- WORK ORDER
Go over the lines below, and when one contains the word "Governo", copy it.

===== DATA SHOWN

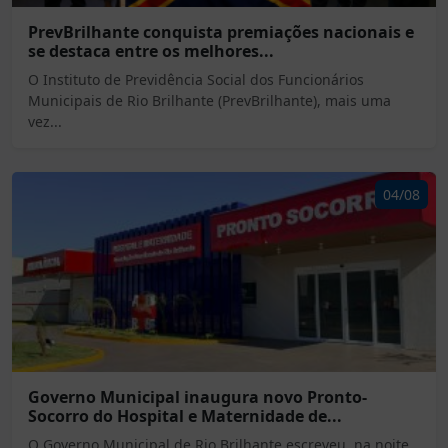
PrevBrilhante conquista premiações nacionais e
se destaca entre os melhores...
O Instituto de Previdência Social dos Funcionários
Municipais de Rio Brilhante (PrevBrilhante), mais uma
vez...
04/08
Governo Municipal inaugura novo Pronto-
Socorro do Hospital e Maternidade de...
O Governo Municipal de Rio Brilhante escreveu, na noite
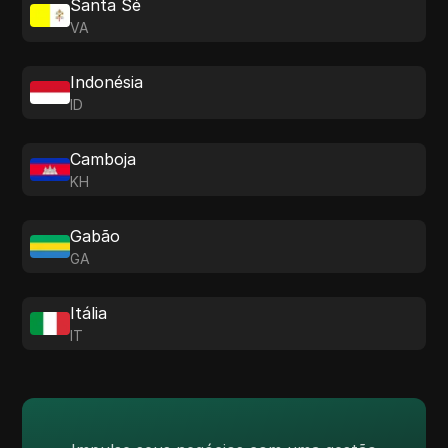
Santa Sé
VA
Indonésia
ID
Camboja
KH
Gabão
GA
Itália
IT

==========

- OUTPUT OF THE EXERCISE
Governo Municipal inaugura novo Pronto-
O Governo Municipal de Rio Brilhante escreveu, na noite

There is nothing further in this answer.